Berdasarkan karakteristik-karakteristik yang dikemukakan diatas
menunjukan bahwa pertumbuhan hutan pada pulau-pulau kecil seperti Haruku,
Saparua, Nusalaut, Ambon dan Seram sebenarnya memiliki hutan yang secara alami
sulit untuk tumbuh dan berkembang dengan baik. Hal ini karena banyak sekali
faktor pembatas pertumbuhan yang harus dapat diadaptasi dengan baik oleh
sel-sel tumbuhan dari pohon-pohon yang ada pada wilayah tersebut. Walaupun
demikian secara alami pengaruh ini masih dapat diimbangi dengan kondisi musim,
dimana pada saat musim hujan hampir semua pengaruh buruk dari laut terhadap
tumbuhan yang ada di daratan pulau-pulau tersebut dapat teratasi melalui
pencucian. Selanjutnya jika hutan yang sudah sangat sulit berkembang tersebut,
kemudian diganggu lagi dengan aktivitas penebangan maupun pemusnahan oleh
manusia maka hancurlah ekosistem tersebut,
2. Kerusakan-kerusakan ekosistem hutan pada pulau kecil
Secara umum kerusakan ekosistem pulau kecil disebabkan oleh alam
(natural disasters) dan manusia (human destructions). Gangguan faktor alam bagi
pulau kecil khususnya di Maluku lebih disebabkan oleh letusan gunung api,
naiknya permukaan air laut dan kebakaran. Namun demikian kerusakan hutan akibat
gangguan alam tidak signifikan jika dibandingkan dengan kerusakan oleh
aktivitas manusia. Kerusakan hutan pada pulau kecil sebagai akibat aktivitas
manusia lebih disebabkan oleh kemiskinan sebagai faktor kunci. Secara umum
pulau-pulau kecil di Maluku dihuni oleh masyarakat yang miskin. Hal ini karena
faktor kualitas sumberdaya manusia dan keterisolasian wilayah untuk akses
teknologi dan pasar. Beberapa hasil penelitian (Matinahoru dan Hitipeuw, 2005;
Van Ersnt, 2007 dan Watilei, 2008) menunjukan bahwa kerusakan ekosistem hutan
pada pulau kecil lebih disebabkan 3 hal utama, yaitu :
(a). Aktivitas perladangan berpindah oleh masyarakat,
(b). Aktivitas penebangan pohon secara legal maupun ilegal untuk
berbagai kebutuhan seperti energi kayu bakar, konstruksi bangunan, meubel dan
lain-lain,
(c). Aktivitas perluasan pemanfaatan lahan oleh masyarakat maupun
pemerintah untuk berbagai kepentingan seperti pemukiman masyarakat,
perkantoran, lapangan udara, pelabuhan kapal, infrastruktur jalan, perkebunan
monokultur dan lain-lain.
3. Manfaat hutan bagi
kehidupan manusia
Sejak jaman nenek moyang manusia, hutan telah dijadikan sebagai
lahan untuk mencari nafkah hidup. Sejak itu pula telah ada kearifan lokal
manusia untuk melindungi dan melestarikan hutan dan lingkungannya sehingga
hutan tetap menjadi primadona penopang kehidupan mereka.

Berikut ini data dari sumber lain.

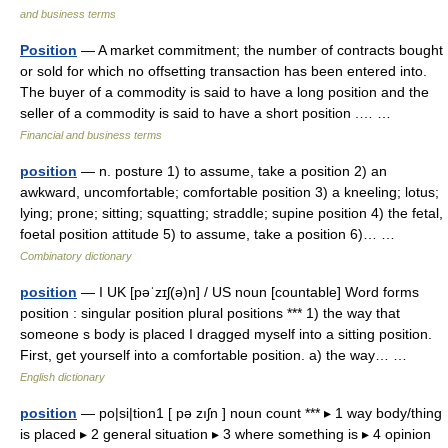
and business terms
Position
— A market commitment; the number of contracts bought
or sold for which no offsetting transaction has been entered into.
The buyer of a commodity is said to have a long position and the
seller of a commodity is said to have a short position .… …
Financial and business terms
position
— n. posture 1) to assume, take a position 2) an
awkward, uncomfortable; comfortable position 3) a kneeling; lotus;
lying; prone; sitting; squatting; straddle; supine position 4) the fetal,
foetal position attitude 5) to assume, take a position 6)… …
Combinatory dictionary
position
— I UK [pəˈzɪʃ(ə)n] / US noun [countable] Word forms
position : singular position plural positions *** 1) the way that
someone s body is placed I dragged myself into a sitting position.
First, get yourself into a comfortable position. a) the way… …
English dictionary
position
— po|si|tion1 [ pə zıʃn ] noun count *** ▸ 1 way body/thing
is placed ▸ 2 general situation ▸ 3 where something is ▸ 4 opinion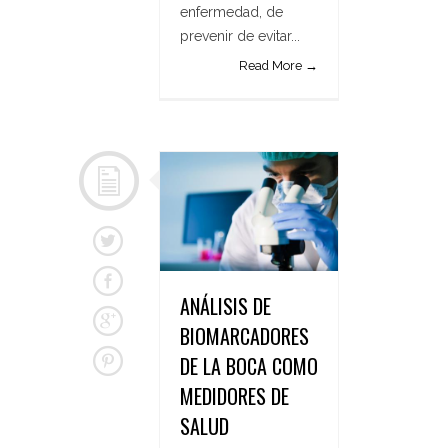
enfermedad, de
prevenir de evitar...
Read More →
ANÁLISIS DE
BIOMARCADORES
DE LA BOCA COMO
MEDIDORES DE
SALUD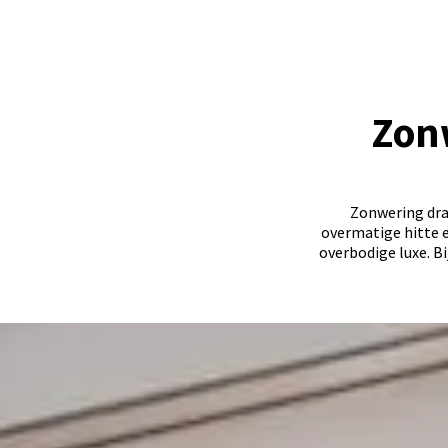
Zon
Zonwering dra
overmatige hitte e
overbodige luxe. B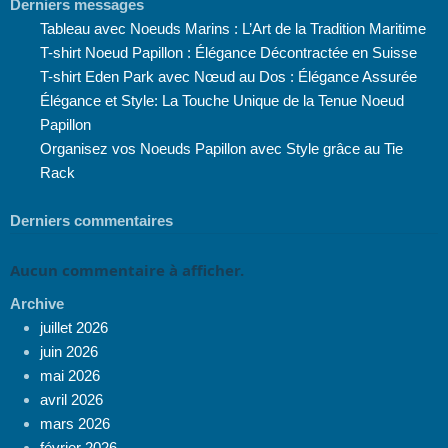
Derniers messages
Tableau avec Noeuds Marins : L’Art de la Tradition Maritime
T-shirt Noeud Papillon : Élégance Décontractée en Suisse
T-shirt Eden Park avec Nœud au Dos : Élégance Assurée
Élégance et Style: La Touche Unique de la Tenue Noeud
Papillon
Organisez vos Noeuds Papillon avec Style grâce au Tie
Rack
Derniers commentaires
Aucun commentaire à afficher.
Archive
juillet 2026
juin 2026
mai 2026
avril 2026
mars 2026
février 2026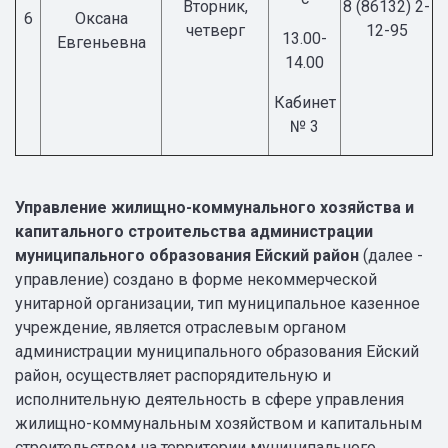
Вторник,
8 (86132) 2-
6
Оксана
четверг
12-95
13.00-
Евгеньевна
14.00
Кабинет
№ 3
Управление жилищно-коммунального хозяйства и
капитального строительства администрации
муниципального образования Ейский район
(далее -
управление) создано в форме некоммерческой
унитарной организации, тип муниципальное казенное
учреждение, является отраслевым органом
администрации муниципального образования Ейский
район, осуществляет распорядительную и
исполнительную деятельность в сфере управления
жилищно-коммунальным хозяйством и капитальным
строительством на территории муниципального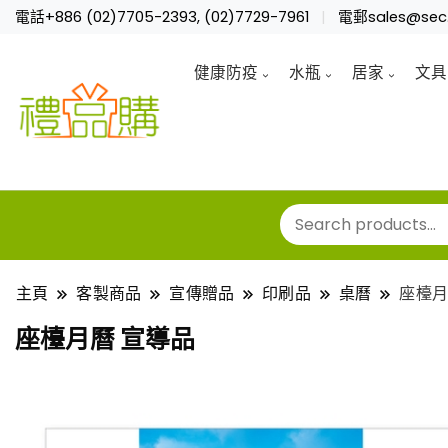
電話+886 (02)7705-2393, (02)7729-7961
電郵sales@sec.
健康防疫
水瓶
居家
文具
主頁
客製商品
宣傳贈品
印刷品
桌曆
座檯月
座檯月曆 宣導品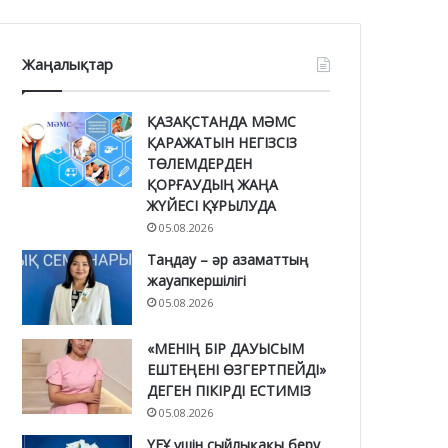
Жаңалықтар
ҚАЗАҚСТАНДА МӘМС
ҚАРАЖАТЫН НЕГІЗСІЗ
ТӨЛЕМДЕРДЕН
ҚОРҒАУДЫҢ ЖАҢА
ЖҮЙЕСІ ҚҰРЫЛУДА
05.08.2026
Таңдау – әр азаматтың
жауапкершілігі
05.08.2026
«МЕНІҢ БІР ДАУЫСЫМ
ЕШТЕҢЕНІ ӨЗГЕРТПЕЙДІ»
ДЕГЕН ПІКІРДІ ЕСТИМІЗ
05.08.2026
ҮЕҰ үшін сыйлықақы беру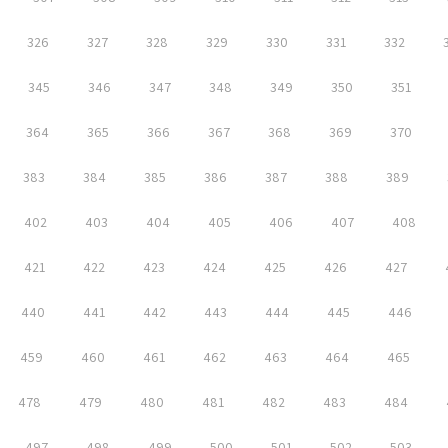
326
327
328
329
330
331
332
345
346
347
348
349
350
351
364
365
366
367
368
369
370
383
384
385
386
387
388
389
402
403
404
405
406
407
408
421
422
423
424
425
426
427
440
441
442
443
444
445
446
459
460
461
462
463
464
465
478
479
480
481
482
483
484
497
498
499
500
501
502
503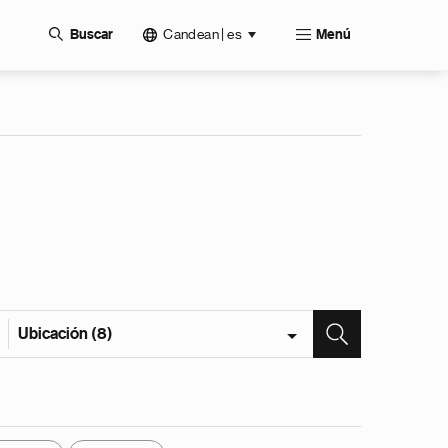
Candean | es
Buscar
Menú
Ubicación (8)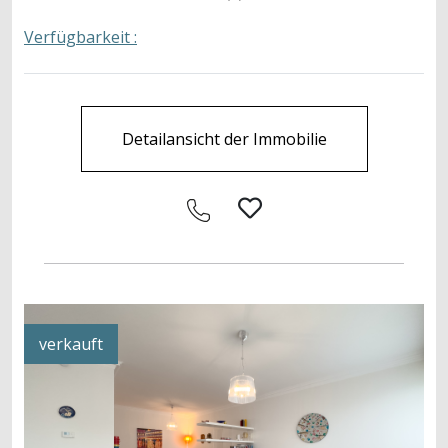
Verfügbarkeit :
Detailansicht der Immobilie
verkauft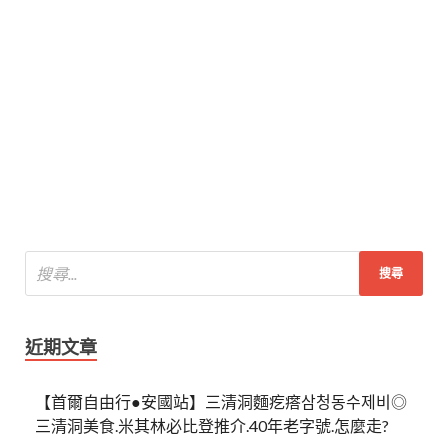
近期文章
【首爾自由行●安國站】三清洞麵疙瘩삼청동수제비◎
三清洞美食.米其林必比登推介.40年老字號.怎麼走?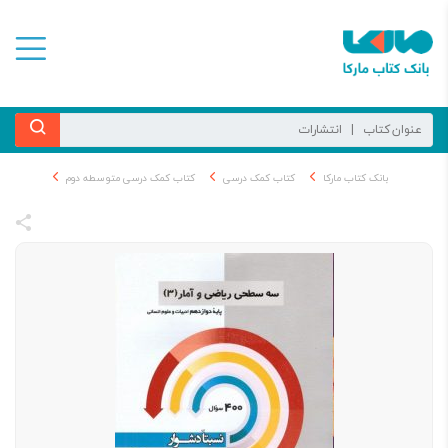
بانک کتاب مارکا
کتاب کمک درسی
کتاب کمک درسی متوسطه دوم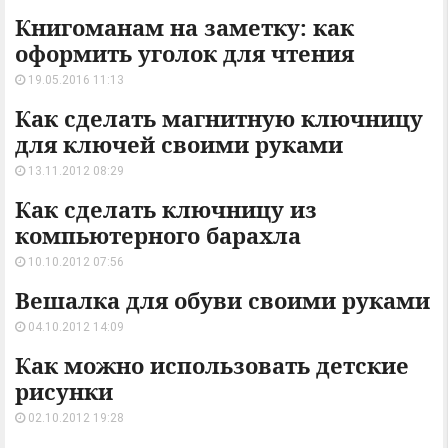
Книгоманам на заметку: как
оформить уголок для чтения
19.05.2016 11:13
Как сделать магнитную ключницу
для ключей своими руками
13.11.2012 08:29
Как сделать ключницу из
компьютерного барахла
10.10.2012 07:56
Вешалка для обуви своими руками
04.10.2012 14:09
Как можно использовать детские
рисунки
02.10.2012 19:28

Hutan diketahui memiliki manfaat yang langsung maupun tidak
langsung bagi kehidupan manusia, seperti yang dikemukakan sebagai berikut.
1. Manfaat langsung
1.1. Sumber bahan/konstruksi bangunan (rumah, jembatan, kapal,
perahu, bantalan kereta api, tiang listrik, plywood, particle board,
panel-panel dll).
1.2. Sumber bahan pembuatan perabot rumah (meubel, ukiran, piring,
senduk, mangkok dll).
1.3. Sumber bahan pangan (sagu, umbian, sayuran, dll).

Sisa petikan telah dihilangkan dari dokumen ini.